A comprehensive data preprocessing, visualization, and model training framework for fault detection in hardware systems.
This project comprises a systematic pipeline for handling, analyzing, and modeling data primarily aimed at fault detection in hardware systems i.e. Radio equipments.
It includes functionalities ranging from data preprocessing steps such as missing value imputation and feature scaling, to model training and evaluation with various machine learning algorithms,
and data visualization techniques to assess model performance and insights.

- The data set is confidential hence not provided.
- The suggested_features are also confidentiial and not provided.
-
Data Preprocessing (
DataPreprocessorClass)- Loading data from a CSV file.

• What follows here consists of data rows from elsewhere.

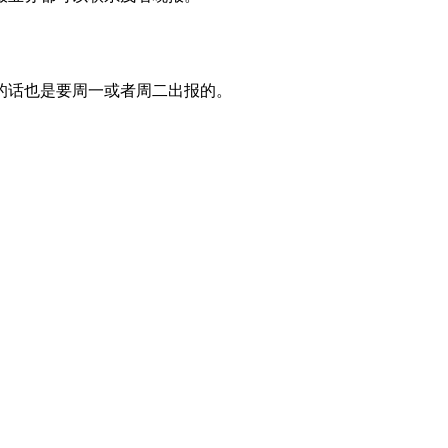
的话也是要周一或者周二出报的。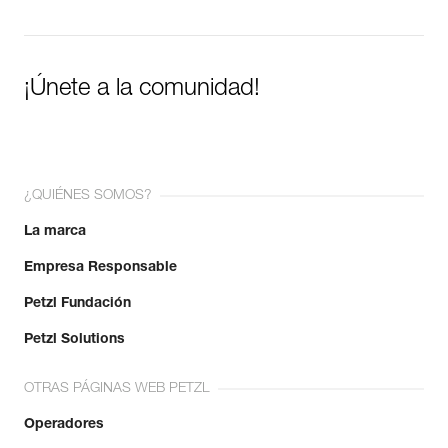
¡Únete a la comunidad!
¿QUIÉNES SOMOS?
La marca
Empresa Responsable
Petzl Fundación
Petzl Solutions
OTRAS PÁGINAS WEB PETZL
Operadores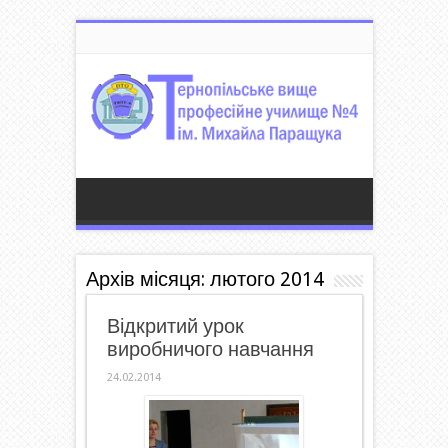
Архів місяця:
лютого 2014
Відкритий урок
виробничого навчання
24.02.2014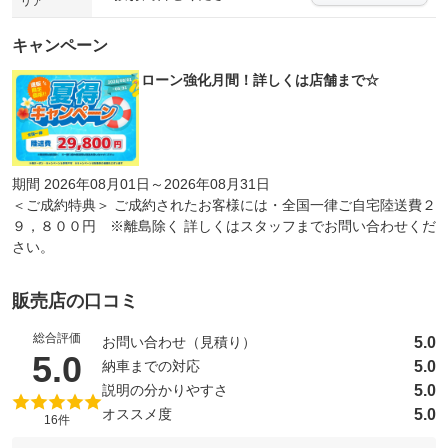
リア
キャンペーン
ローン強化月間！詳しくは店舗まで☆
期間 2026年08月01日～2026年08月31日
＜ご成約特典＞ ご成約されたお客様には・全国一律ご自宅陸送費２
９，８００円 ※離島除く 詳しくはスタッフまでお問い合わせくだ
さい。
販売店の口コミ
総合評価
5.0
お問い合わせ（見積り）
（5点満点中）
5.0
5.0
納車までの対応
5.0
説明の分かりやすさ
5.0
オススメ度
16件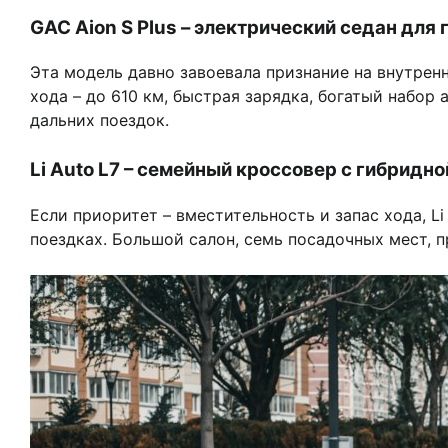
GAC Aion S Plus – электрический седан для 
Эта модель давно завоевала признание на внутренн
хода – до 610 км, быстрая зарядка, богатый набо
дальних поездок.
Li Auto L7 – семейный кроссовер с гибридн
Если приоритет – вместительность и запас хода, L
поездках. Большой салон, семь посадочных мест, 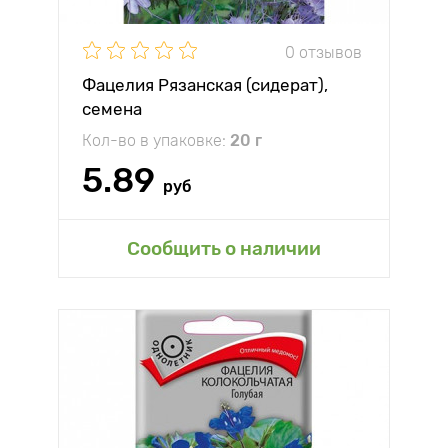
0 отзывов
Фацелия Рязанская (сидерат),
семена
Кол-во в упаковке:
20 г
5.89
руб
Сообщить о наличии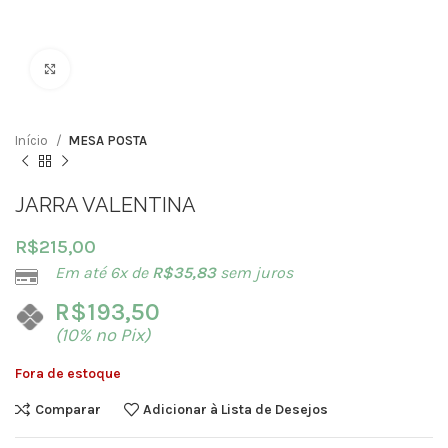
Clique para ampliar
Início
MESA POSTA
JARRA VALENTINA
R$
215,00
Em até 6x de
R$
35,83
sem juros
R$
193,50
(10% no Pix)
Fora de estoque
Comparar
Adicionar à Lista de Desejos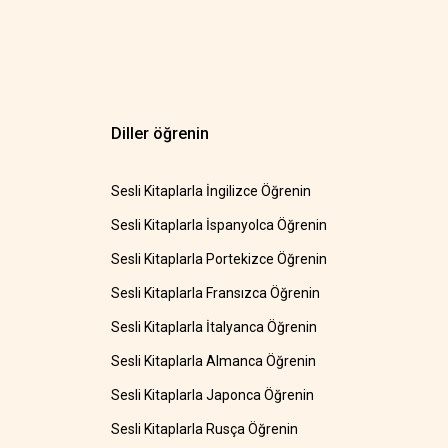
Diller öğrenin
Sesli Kitaplarla İngilizce Öğrenin
Sesli Kitaplarla İspanyolca Öğrenin
Sesli Kitaplarla Portekizce Öğrenin
Sesli Kitaplarla Fransızca Öğrenin
Sesli Kitaplarla İtalyanca Öğrenin
Sesli Kitaplarla Almanca Öğrenin
Sesli Kitaplarla Japonca Öğrenin
Sesli Kitaplarla Rusça Öğrenin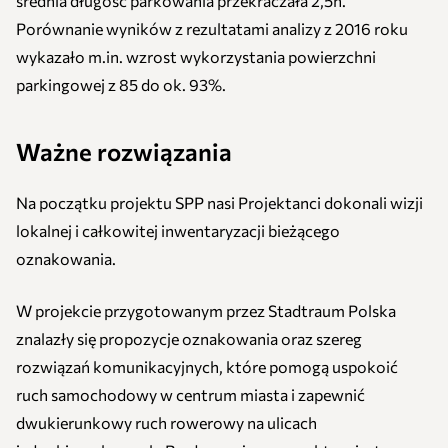
średnia długość parkowania przekraczała 2,5h.
Porównanie wyników z rezultatami analizy z 2016 roku
wykazało m.in. wzrost wykorzystania powierzchni
parkingowej z 85 do ok. 93%.
Ważne rozwiązania
Na początku projektu SPP nasi Projektanci dokonali wizji
lokalnej i całkowitej inwentaryzacji bieżącego
oznakowania.
W projekcie przygotowanym przez Stadtraum Polska
znalazły się propozycje oznakowania oraz szereg
rozwiązań komunikacyjnych, które pomogą uspokoić
ruch samochodowy w centrum miasta i zapewnić
dwukierunkowy ruch rowerowy na ulicach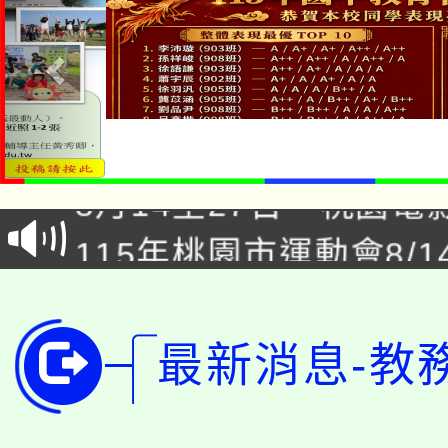
「本色祭」8/29、30
8/21下午1時於龍潭區
場熱烈登場!
YOUNG桃局內行報名
徵才活動。
8月14至27日，桃園
局官網。
115年桃園市運動會8/1
開!
桃園市低收入戶享有免
田徑場及游泳池舉行。
大園自造教育及科技中心
視費優惠，中低收入戶
最新消息-教
大溪自造教育及科技中心
份教師增能研習
半價優惠，詳情可洽有
淨零綠生活教案入校路
份教師研習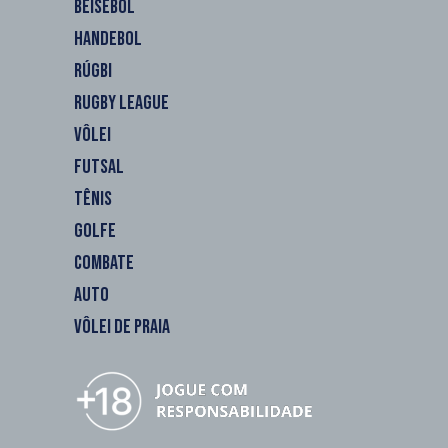
BEISEBOL
HANDEBOL
RÚGBI
RUGBY LEAGUE
VÔLEI
FUTSAL
TÊNIS
GOLFE
COMBATE
AUTO
VÔLEI DE PRAIA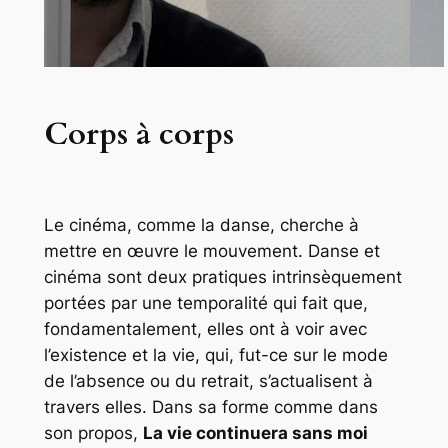
Corps à corps
Le cinéma, comme la danse, cherche à
mettre en œuvre le mouvement. Danse et
cinéma sont deux pratiques intrinsèquement
portées par une temporalité qui fait que,
fondamentalement, elles ont à voir avec
l’existence et la vie, qui, fut-ce sur le mode
de l’absence ou du retrait, s’actualisent à
travers elles. Dans sa forme comme dans
son propos,
La vie continuera sans moi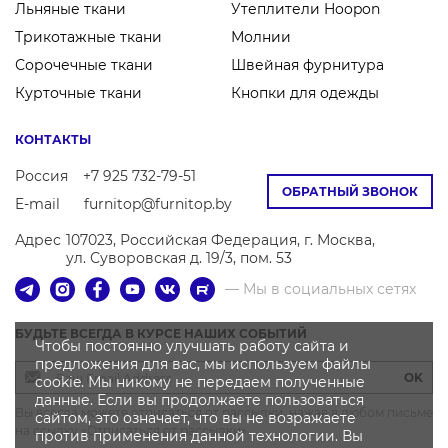
Льняные ткани
Утеплители Hoopon
Трикотажные ткани
Молнии
Сорочечные ткани
Швейная фурнитура
Курточные ткани
Кнопки для одежды
КОНТАКТЫ
Россия
+7 925 732-79-51
ОБРАТНЫЙ ЗВОНОК
E-mail
furnitop@furnitop.by
Адрес
107023, Российская Федерация, г. Москва,
ул. Суворовская д. 19/3, пом. 53
— Мы в социальных сетях
БУДЬТЕ ВСЕГДА В КУРСЕ НАШИХ СОБЫТИЙ
Чтобы постоянно улучшать работу сайта и
предложения для вас, мы используем файлы
OK
cookie. Мы никому не передаем полученные
данные. Если вы продолжаете пользоваться
Вы всегда можете отписаться от рассылки, нажав в любом письме
сайтом, это означает, что вы не возражаете
на ссылку «Отписаться от рассылки»
против применения данной технологии. Вы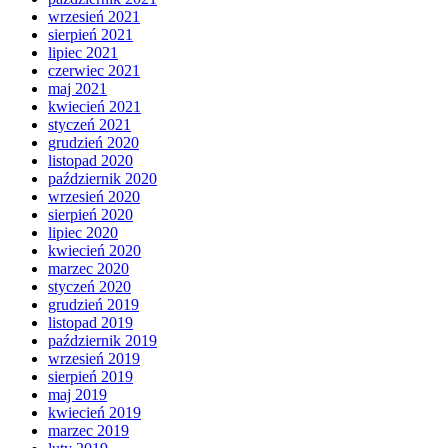
wrzesień 2021
sierpień 2021
lipiec 2021
czerwiec 2021
maj 2021
kwiecień 2021
styczeń 2021
grudzień 2020
listopad 2020
październik 2020
wrzesień 2020
sierpień 2020
lipiec 2020
kwiecień 2020
marzec 2020
styczeń 2020
grudzień 2019
listopad 2019
październik 2019
wrzesień 2019
sierpień 2019
maj 2019
kwiecień 2019
marzec 2019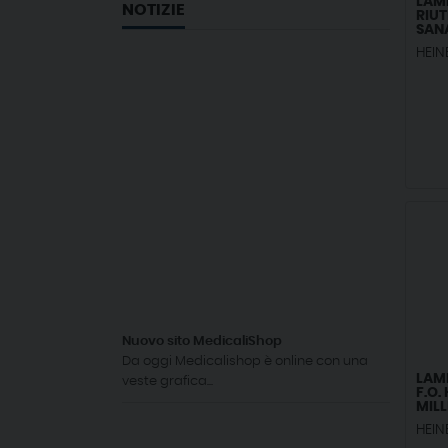
LAM
NOTIZIE
RIUT
SAN
HEIN
Nuovo sito MedicaliShop
Da oggi Medicalishop è online con una
LAM
veste grafica...
F.O.
MILL
MM
HEIN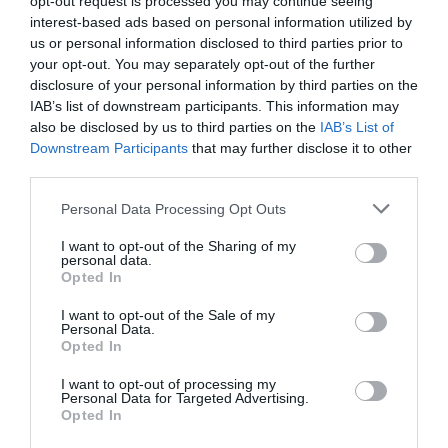
opt-out request is processed you may continue seeing
Bruno C
a commenté l'article :
interest-based ads based on personal information utilized by
Incivilités à Bangkok : 22 passagers chinois refusés à
us or personal information disclosed to third parties prior to
bord après une course-poursuite, l’incident devient
your opt-out. You may separately opt-out of the further
diplomatique
disclosure of your personal information by third parties on the
IAB’s list of downstream participants. This information may
also be disclosed by us to third parties on the
IAB’s List of
François Marty
a commenté l'article :
Downstream Participants
that may further disclose it to other
third parties.
Fiabilité du COMAC C919 : des anomalies signalées
dans un document attribué à China Southern Airlines
Personal Data Processing Opt Outs
I want to opt-out of the Sharing of my
personal data.
histoire de l'aviation
Opted In
I want to opt-out of the Sale of my
Personal Data.
LIRE AUSSI
Opted In
I want to opt-out of processing my
Personal Data for Targeted Advertising.
Opted In
LE 8 AOÛT 1908 DANS LE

- Dropping empty rows and columns.
- Dropping specific columns.
- Selecting features for model training.
- Imputing missing values with specified strategies (mean by default).
- Processing non-numeric features.
- Dropping constant features.
- Scaling features to have zero mean and unit variance.
-
Data Visualization (
DataVisualizerClass)- Confusion Matrix plotting.
- ROC Curve plotting.
- Precision-Recall Curve plotting.
-
Model Training (
ModelTrainerClass)- Facilitates training of machine learning models.
- Implements hyperparameter tuning using GridSearchCV.
- Provides functions for evaluating the trained model on training and test data.
- Supports cross-validation for model evaluation.
-
Base Model Interface (
BaseModelInterfaceABC Class)- Template for creating machine learning models
- Train and make predictions with the model using the provided training data.
- Retrieve the underlying machine learning model.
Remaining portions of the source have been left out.